Writing documentation is often not that interesting and can be time consuming, while you could be writing actual code. Often people say that tests are also a form of documentation, so what’s wrong with unit tests as documentation? In my opinion unit tests are not a good way of documenting how a service works and what it does. Unit tests only cover a small piece of the puzzle. The test tells you what that specific puzzle piece does, but it doesn’t show you the full picture. This can often be seen in the ambiguous names of unit tests, like: MyDeluxeCalender_GetDayForTimeAndTimezone_TestForTimeWith2300InCETTimeZone. It’s possible to find out what the test does, but it doesn’t show why you it’s tested. Probably some user input can lead to this test case, but maybe not, who knows? It’s possible to change the name of the unit test to what it tests (in this case test whether the day is flipped over due to the timezone), but it still doesn’t describe the context of this method. It could be possible that this method is always called with UTC as timezone, meaning the code can be simplified a lot (see Reason 4).

Integration tests show what goes into the service and what comes out, without having to know the implementation. This makes it easier for people who didn’t build it to understand what the service does.

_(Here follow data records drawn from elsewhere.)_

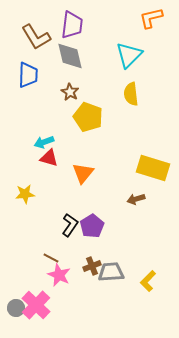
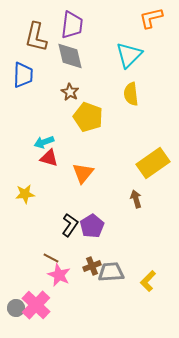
brown L-shape: rotated 44 degrees clockwise
blue trapezoid: moved 5 px left
yellow rectangle: moved 5 px up; rotated 52 degrees counterclockwise
brown arrow: rotated 90 degrees clockwise
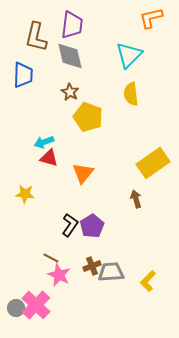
yellow star: rotated 12 degrees clockwise
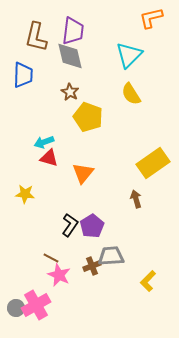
purple trapezoid: moved 1 px right, 6 px down
yellow semicircle: rotated 25 degrees counterclockwise
gray trapezoid: moved 16 px up
pink cross: rotated 16 degrees clockwise
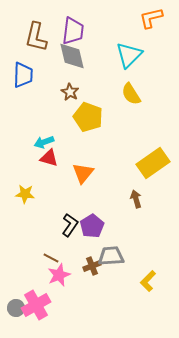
gray diamond: moved 2 px right
pink star: rotated 25 degrees clockwise
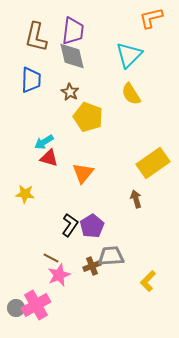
blue trapezoid: moved 8 px right, 5 px down
cyan arrow: rotated 12 degrees counterclockwise
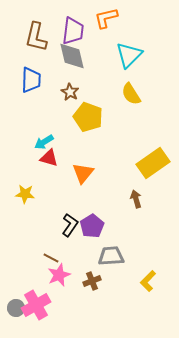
orange L-shape: moved 45 px left
brown cross: moved 15 px down
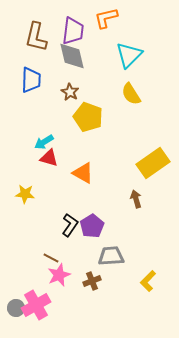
orange triangle: rotated 40 degrees counterclockwise
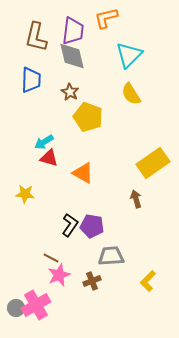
purple pentagon: rotated 30 degrees counterclockwise
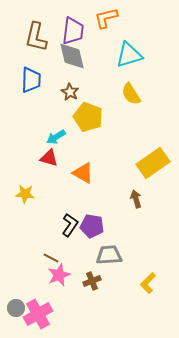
cyan triangle: rotated 28 degrees clockwise
cyan arrow: moved 12 px right, 5 px up
gray trapezoid: moved 2 px left, 1 px up
yellow L-shape: moved 2 px down
pink cross: moved 2 px right, 9 px down
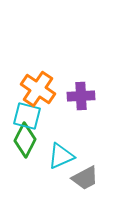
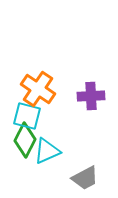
purple cross: moved 10 px right
cyan triangle: moved 14 px left, 5 px up
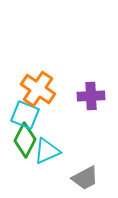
cyan square: moved 2 px left, 1 px up; rotated 8 degrees clockwise
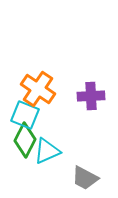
gray trapezoid: rotated 56 degrees clockwise
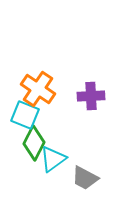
green diamond: moved 9 px right, 3 px down
cyan triangle: moved 6 px right, 8 px down; rotated 12 degrees counterclockwise
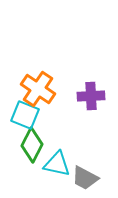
green diamond: moved 2 px left, 2 px down
cyan triangle: moved 4 px right, 5 px down; rotated 48 degrees clockwise
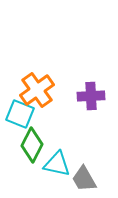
orange cross: moved 1 px left, 1 px down; rotated 20 degrees clockwise
cyan square: moved 5 px left, 1 px up
gray trapezoid: moved 1 px left, 1 px down; rotated 32 degrees clockwise
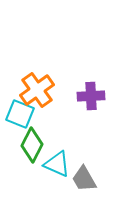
cyan triangle: rotated 12 degrees clockwise
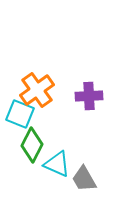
purple cross: moved 2 px left
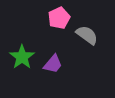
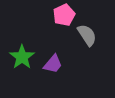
pink pentagon: moved 5 px right, 3 px up
gray semicircle: rotated 20 degrees clockwise
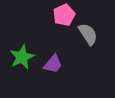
gray semicircle: moved 1 px right, 1 px up
green star: rotated 10 degrees clockwise
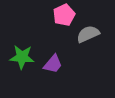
gray semicircle: rotated 80 degrees counterclockwise
green star: rotated 30 degrees clockwise
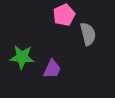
gray semicircle: rotated 100 degrees clockwise
purple trapezoid: moved 1 px left, 5 px down; rotated 15 degrees counterclockwise
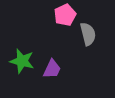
pink pentagon: moved 1 px right
green star: moved 4 px down; rotated 10 degrees clockwise
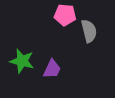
pink pentagon: rotated 30 degrees clockwise
gray semicircle: moved 1 px right, 3 px up
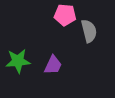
green star: moved 4 px left; rotated 20 degrees counterclockwise
purple trapezoid: moved 1 px right, 4 px up
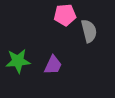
pink pentagon: rotated 10 degrees counterclockwise
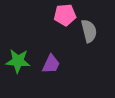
green star: rotated 10 degrees clockwise
purple trapezoid: moved 2 px left, 1 px up
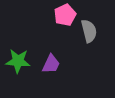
pink pentagon: rotated 20 degrees counterclockwise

It’s even possible to use (Cucumber) feature files to define the test cases, so people can understand what the service does without knowing the used abstractions, frameworks or even programming lanugage. If people want to dive deeper into how the code works, they can debug an integration test case and step through the called methods. This makes it much easier to understand how all the puzzle pieces fit together.

Conclusion

The above reasons are just an opinion and I’m curious if you think differently about them. I could be completly wrong and I think there’s always something to learn. Maybe for a follow up post I’ll collect some real-world examples of the above reasons to make them more clear.

In the above reasons I didn’t answer the big question: why do people choose unit test over integration tests? I’m not a psychologist, but I think it has something to do with how developers think. They often like to solve complex problems, which is a good trait for a programmer. Thinking in complex solution to solve the complex problems can become a habit, even when it’s not necessary to complicate things. Unit tests is a good way to test this complex logic and confirm that your complex solution works within the scope of the tests, but unit tests don’t tell you whether the written code has to be made as complicated as it is within the context of the service. The service ends up being relatively complex and since there’s a lack of integration tests, it’s hard to tell what each piece of the code does within the context of the service. No one dares to touch the code, because they don’t want to be the one to cause bugs in production.

Of course there’s already much written about testing and to be honest I got most of my inspiration from the post Unit Testing is Overrated of Oleksii Holub. His blog goes much more in depth and his other post Prefer Fakes Over Mocks is also interesting to read. So kudos to him.